Aguaje is a Spanish word with several meanings related to water. When used for its meaning as a watering place, aguaje is a geographic locale which can be a spring, a stream, arroyo or other natural water feature or a well that reliably provides water for people and their livestock. When used for a natural watering place, the word "abrevadero," (which also means a water trough), is sometimes used instead.
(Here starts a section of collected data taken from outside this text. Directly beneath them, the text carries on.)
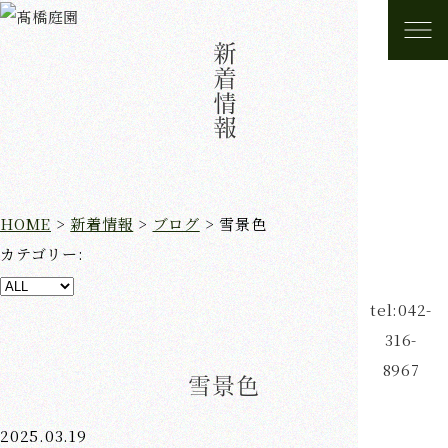
新着情報
HOME
>
新着情報
>
ブログ
>
雪景色
カテゴリー:
tel:042-
316-
8967
雪景色
2025.03.19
Aguaje in this context, are seen particularly in unpopulated, dry or desert locations within the bounds of the old Spanish Empire in North and South America. There Aguaje may also become part of the name of populated places. In the United States they are found in Arizona, California, Colorado, New Mexico and Texas were most have received new English names often translations of the original Spanish name.

Some examples of these are:
- Aguaje Canyon a canyon with a stream in Las Animas County, Colorado.
- Arroyo Aguaje de la Petaca an arroyo in Taos County, New Mexico.
- Aguaje Draw a valley with a stream in Apache County, Arizona.
- Aguajes Windmill a locale (well) in Jim Hogg County, Texas
- Rancho Aguaje de la Centinela a land grant rancho named for the Aguaje de la Centinela, that is now Inglewood and Westchester a neighborhood in Los Angeles in Los Angeles County, California.
- Mud Spring formerly Aguaje Lodoso (Muddy Watering Place), an aguaje, in Los Angeles County, California, one of many along the route of the El Camino Viejo.